I have hooked into some rather large sharks off the east end. Biggest one (that I saw) straightened out a big circle hook after he jumped a few times and put on a show. We were shark fishing though so we thought it was awesome. St. George is my favorite place in the whole world.


----------



## MudDucker (Jun 1, 2015)

HuntinJake_23 said:


> That was out first trip down to SGI and we will be back for sure!!



Guys on bigbendfishing.net have been reporting the fishing to be real slow.  Looks like you had excellent luck though.


----------



## MudDucker (Jun 1, 2015)

southGAlefty said:


> I have hooked into some rather large sharks off the east end. Biggest one (that I saw) straightened out a big circle hook after he jumped a few times and put on a show. We were shark fishing though so we thought it was awesome. St. George is my favorite place in the whole world.
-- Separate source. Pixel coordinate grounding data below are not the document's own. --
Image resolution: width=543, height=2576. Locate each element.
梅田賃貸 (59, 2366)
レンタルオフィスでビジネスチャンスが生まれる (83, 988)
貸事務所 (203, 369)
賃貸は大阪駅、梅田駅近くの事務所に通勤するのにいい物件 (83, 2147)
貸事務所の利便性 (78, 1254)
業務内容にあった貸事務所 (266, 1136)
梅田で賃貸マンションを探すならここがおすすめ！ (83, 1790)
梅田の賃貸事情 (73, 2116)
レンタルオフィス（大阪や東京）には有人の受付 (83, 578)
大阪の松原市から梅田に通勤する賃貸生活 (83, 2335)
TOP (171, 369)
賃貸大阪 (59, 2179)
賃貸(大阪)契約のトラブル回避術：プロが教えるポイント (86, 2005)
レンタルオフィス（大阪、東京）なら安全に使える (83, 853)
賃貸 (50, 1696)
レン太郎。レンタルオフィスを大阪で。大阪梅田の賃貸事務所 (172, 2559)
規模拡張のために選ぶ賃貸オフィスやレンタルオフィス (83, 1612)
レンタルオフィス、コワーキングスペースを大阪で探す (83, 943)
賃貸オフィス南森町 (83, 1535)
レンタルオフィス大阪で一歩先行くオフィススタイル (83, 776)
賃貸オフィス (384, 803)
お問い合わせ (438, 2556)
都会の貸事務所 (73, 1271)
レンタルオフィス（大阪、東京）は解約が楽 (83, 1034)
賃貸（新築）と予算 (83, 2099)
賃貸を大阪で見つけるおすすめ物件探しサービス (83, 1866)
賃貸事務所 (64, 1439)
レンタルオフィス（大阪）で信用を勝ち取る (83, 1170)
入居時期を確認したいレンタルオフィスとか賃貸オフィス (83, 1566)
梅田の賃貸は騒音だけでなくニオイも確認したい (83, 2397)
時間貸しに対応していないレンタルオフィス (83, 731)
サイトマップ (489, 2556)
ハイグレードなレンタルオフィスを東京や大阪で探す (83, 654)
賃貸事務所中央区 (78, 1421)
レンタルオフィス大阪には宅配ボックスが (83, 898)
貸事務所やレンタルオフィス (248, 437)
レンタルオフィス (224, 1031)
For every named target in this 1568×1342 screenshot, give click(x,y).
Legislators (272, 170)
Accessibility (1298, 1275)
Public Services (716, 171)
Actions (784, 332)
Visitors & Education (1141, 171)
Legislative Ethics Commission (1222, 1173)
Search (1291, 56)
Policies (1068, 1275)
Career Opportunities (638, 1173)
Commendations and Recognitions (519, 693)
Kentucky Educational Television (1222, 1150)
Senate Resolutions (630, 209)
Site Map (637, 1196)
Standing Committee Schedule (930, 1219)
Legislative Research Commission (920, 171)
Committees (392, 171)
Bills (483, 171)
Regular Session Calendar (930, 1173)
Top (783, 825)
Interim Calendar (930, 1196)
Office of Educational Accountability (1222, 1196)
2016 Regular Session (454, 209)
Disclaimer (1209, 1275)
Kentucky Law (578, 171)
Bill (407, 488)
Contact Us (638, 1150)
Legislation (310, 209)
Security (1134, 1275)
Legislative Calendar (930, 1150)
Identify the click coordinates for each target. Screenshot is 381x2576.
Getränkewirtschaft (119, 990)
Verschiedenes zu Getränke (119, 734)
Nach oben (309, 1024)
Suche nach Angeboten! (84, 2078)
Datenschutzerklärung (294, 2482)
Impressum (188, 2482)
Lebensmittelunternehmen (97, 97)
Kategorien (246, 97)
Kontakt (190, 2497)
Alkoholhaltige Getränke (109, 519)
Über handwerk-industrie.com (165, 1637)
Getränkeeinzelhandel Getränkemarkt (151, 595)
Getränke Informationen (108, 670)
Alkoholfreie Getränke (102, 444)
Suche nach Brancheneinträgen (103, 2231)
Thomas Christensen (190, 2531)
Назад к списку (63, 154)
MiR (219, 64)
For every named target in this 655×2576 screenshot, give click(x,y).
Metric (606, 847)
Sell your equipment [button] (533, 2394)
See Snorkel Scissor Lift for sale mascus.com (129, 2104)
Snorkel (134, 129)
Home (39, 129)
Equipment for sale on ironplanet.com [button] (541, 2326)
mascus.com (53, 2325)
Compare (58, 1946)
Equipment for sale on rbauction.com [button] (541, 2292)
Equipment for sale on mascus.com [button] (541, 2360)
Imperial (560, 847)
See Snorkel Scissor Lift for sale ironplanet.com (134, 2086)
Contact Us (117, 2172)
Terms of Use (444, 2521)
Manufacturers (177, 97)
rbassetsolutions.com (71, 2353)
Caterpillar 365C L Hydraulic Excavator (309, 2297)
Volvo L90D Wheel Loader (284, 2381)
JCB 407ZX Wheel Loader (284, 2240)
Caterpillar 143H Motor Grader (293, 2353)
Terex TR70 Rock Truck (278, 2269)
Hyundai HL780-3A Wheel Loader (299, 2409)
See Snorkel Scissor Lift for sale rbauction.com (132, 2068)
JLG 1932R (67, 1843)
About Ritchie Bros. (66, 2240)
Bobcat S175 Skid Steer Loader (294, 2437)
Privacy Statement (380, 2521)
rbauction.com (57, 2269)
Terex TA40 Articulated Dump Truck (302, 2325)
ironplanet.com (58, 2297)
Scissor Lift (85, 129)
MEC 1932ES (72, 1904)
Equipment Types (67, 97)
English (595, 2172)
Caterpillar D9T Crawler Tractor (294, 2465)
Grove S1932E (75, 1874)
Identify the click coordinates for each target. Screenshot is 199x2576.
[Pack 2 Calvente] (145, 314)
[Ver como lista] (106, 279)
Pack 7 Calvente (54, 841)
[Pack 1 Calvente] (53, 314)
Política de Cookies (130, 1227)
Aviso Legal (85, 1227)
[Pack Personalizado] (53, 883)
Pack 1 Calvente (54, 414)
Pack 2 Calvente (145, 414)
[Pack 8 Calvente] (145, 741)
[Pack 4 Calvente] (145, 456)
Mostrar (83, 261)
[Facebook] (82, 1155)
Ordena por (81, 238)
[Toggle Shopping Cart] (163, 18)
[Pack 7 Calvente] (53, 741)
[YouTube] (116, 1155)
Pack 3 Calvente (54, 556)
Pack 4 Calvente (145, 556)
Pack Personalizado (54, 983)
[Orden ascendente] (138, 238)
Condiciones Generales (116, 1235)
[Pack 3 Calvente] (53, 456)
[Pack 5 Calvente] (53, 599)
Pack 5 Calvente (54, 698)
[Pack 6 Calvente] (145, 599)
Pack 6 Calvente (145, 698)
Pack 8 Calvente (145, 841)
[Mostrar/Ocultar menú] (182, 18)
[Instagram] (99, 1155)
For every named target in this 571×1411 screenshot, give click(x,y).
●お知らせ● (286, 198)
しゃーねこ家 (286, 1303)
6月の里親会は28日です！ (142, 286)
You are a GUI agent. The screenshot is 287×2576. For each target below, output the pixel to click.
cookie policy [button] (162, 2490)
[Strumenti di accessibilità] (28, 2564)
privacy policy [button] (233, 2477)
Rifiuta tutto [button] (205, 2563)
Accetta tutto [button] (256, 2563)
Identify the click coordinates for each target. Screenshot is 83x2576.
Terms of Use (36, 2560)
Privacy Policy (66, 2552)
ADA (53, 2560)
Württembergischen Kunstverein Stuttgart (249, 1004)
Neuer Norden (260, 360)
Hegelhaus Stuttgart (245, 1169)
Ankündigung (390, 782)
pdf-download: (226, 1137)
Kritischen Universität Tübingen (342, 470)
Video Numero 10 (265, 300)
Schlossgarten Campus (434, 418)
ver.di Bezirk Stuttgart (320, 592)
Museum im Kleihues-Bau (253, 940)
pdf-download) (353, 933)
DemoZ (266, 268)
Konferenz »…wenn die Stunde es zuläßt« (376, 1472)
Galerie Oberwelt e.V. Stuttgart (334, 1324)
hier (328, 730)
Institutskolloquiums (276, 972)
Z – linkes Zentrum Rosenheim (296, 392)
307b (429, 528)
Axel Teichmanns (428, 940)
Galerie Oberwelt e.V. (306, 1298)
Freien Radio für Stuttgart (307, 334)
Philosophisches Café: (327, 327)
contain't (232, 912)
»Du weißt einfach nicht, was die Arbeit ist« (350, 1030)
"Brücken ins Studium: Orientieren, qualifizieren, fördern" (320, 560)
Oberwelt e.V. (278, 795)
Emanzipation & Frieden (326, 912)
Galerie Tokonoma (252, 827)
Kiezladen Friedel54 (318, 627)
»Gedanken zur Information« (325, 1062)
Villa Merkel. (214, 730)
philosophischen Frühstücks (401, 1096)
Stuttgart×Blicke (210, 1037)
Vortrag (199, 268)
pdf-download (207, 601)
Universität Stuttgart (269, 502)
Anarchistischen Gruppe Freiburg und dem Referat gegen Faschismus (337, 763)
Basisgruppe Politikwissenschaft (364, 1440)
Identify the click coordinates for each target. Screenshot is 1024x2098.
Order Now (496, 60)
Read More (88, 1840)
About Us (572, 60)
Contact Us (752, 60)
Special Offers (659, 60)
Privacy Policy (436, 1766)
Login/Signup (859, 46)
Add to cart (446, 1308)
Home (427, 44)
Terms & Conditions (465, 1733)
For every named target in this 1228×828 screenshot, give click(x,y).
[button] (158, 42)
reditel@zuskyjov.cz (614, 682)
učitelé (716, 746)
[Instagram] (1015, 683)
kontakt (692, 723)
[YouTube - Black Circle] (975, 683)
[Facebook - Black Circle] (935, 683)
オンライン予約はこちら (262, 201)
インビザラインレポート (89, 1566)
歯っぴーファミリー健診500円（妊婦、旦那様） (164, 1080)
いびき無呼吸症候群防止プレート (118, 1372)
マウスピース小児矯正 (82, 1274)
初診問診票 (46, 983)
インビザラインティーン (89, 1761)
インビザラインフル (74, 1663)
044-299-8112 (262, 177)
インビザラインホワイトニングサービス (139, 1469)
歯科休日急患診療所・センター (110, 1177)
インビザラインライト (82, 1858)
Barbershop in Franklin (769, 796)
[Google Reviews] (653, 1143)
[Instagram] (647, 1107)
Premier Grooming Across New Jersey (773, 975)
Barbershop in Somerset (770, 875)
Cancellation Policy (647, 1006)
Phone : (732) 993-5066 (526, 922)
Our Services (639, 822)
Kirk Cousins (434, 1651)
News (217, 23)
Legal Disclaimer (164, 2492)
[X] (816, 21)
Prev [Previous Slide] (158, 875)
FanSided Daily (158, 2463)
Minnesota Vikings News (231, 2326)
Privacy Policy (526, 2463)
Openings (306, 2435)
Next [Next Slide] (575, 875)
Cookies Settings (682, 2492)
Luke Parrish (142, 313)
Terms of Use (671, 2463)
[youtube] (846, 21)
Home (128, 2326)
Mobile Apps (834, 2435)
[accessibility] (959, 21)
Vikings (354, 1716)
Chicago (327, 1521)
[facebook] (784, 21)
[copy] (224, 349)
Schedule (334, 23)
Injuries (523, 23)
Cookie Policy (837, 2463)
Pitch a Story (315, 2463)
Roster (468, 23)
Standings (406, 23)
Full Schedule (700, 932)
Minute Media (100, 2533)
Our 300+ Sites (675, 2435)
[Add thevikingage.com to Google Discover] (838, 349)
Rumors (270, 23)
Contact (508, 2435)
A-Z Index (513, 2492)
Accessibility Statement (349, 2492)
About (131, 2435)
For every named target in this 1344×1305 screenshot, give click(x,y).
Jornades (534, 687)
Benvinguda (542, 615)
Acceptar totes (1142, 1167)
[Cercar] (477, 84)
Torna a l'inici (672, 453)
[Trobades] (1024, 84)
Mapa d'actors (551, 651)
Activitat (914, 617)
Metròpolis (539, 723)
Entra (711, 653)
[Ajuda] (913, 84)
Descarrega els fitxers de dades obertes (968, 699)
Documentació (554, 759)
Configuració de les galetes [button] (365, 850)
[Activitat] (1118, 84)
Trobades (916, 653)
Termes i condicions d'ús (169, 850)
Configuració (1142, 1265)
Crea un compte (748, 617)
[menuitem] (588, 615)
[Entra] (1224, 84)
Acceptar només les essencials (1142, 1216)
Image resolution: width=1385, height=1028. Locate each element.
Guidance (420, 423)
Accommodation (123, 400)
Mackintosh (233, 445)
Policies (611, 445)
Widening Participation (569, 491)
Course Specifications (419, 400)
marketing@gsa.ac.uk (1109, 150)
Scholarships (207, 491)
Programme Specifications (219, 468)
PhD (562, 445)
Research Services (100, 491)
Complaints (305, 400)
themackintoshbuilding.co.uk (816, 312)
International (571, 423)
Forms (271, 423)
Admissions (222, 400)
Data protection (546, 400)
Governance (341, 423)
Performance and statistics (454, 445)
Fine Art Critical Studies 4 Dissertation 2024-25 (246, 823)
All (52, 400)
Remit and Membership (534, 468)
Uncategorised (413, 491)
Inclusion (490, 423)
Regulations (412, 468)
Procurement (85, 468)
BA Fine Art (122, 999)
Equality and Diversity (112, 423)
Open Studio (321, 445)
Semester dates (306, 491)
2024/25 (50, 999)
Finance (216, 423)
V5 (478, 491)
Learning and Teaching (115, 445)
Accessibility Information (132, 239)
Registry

The east end and the cut between SGI and Dog Island is notorious for sharks.  I've seen some really big hammer heads in that area.  On deputy sheriff from here went down there about 10 years ago and was never seen again.  they are pretty sure he became one with a shark or sharks.  Be sure not to wade with any bait on your person.


----------



## Dustin Pate (Jun 1, 2015)

MudDucker said:


> The east end and the cut between SGI and Dog Island is notorious for sharks.  I've seen some really big hammer heads in that area.  On deputy sheriff from here went down there about 10 years ago and was never seen again.  they are pretty sure he became one with a shark or sharks.  Be sure not to wade with any bait on your person.



10-4 on the wading part especially at the East End. I have seen some big ones swimming right against the shore.


----------